Les Hommes du président, ainsi, séduit par sa manière de rendre compte de la réalité journalière comme de l’atmosphère régnant dans les locaux d’un grand quotidien. La caméra du directeur photo Gordon Willis s’immisce dans les réunions d’éditeurs, observe les protagonistes durant de longs instants tandis que ceux-ci s’affairent à la tâche et que résonne en arrière-plan le bruit des machines à écrire et s’active ce microcosme de diffusion de l’information. C’est à ce niveau que la minutie et la patience de Pakula rapportent définitivement le plus au final, son triomphe passant à la fois par son excellente gestion de plateau et la clarté des méthodes employées pour permettre au spectateur de comprendre automatiquement les enjeux sous-jacents à la publication d’un reportage et à la récolte des faits menant à sa rédaction. Seulement, le film a sans doute les défauts de ses qualités : en investissant ainsi le cinéma-vérité, voire le “journalisme-vérité”, il ressemble parfois plus à un documentaire qu’à une œuvre de fiction. En oubliant de creuser ses intrigues secondaires et ses personnages, il peine à prendre de la hauteur par rapport à son sujet et à passionner outre-mesure un spectateur qui connait déjà les grandes lignes de l’affaire. Un écueil, d’ailleurs, que David Fincher évitera avec Zodiac, film clairement inspiré par la méthode Pakula, puisque l’enquête policière se doublera d’une subtile métaphore de la condition humaine.

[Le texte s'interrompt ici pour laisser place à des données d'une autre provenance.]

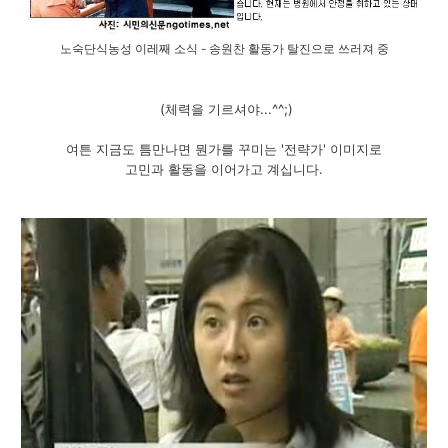
노숙단식농성 이레째 소식 - 송원찬 활동가 탈진으로 쓰러져 중
(체력을 기르셔야...^^;)
여튼 지금도 틈만나면 뭔가를 꾸미는 '전략가' 이미지로
고민과 활동을 이어가고 계십니다.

Cela étant dit, Les Hommes du président convainc par sa représentation de la détermination de l’homme dans sa quête de vérité face à un pouvoir ne pouvant pas toujours s’en tirer à bon compte. Après l’inquiétant pessimisme qui planait au-dessus du scénario sans issue de À cause d’un assassinat, la population américaine pouvait enfin oser croire que tout n’était pas totalement joué d’avance. L’une des séquences les plus marquantes du présent exercice demeure à cet effet celle où Woodward et Bernstein rédigeront l’article qui allait secouer une bonne fois pour toutes les fondations de l’administration Nixon : tandis que les écrans de télévisions retransmettent l’assermentation du trente-septième président, le bruit des machines à écrire se fait incessant, assimilant l’information à une décharge de mitraillette, à une déflagration de vérité.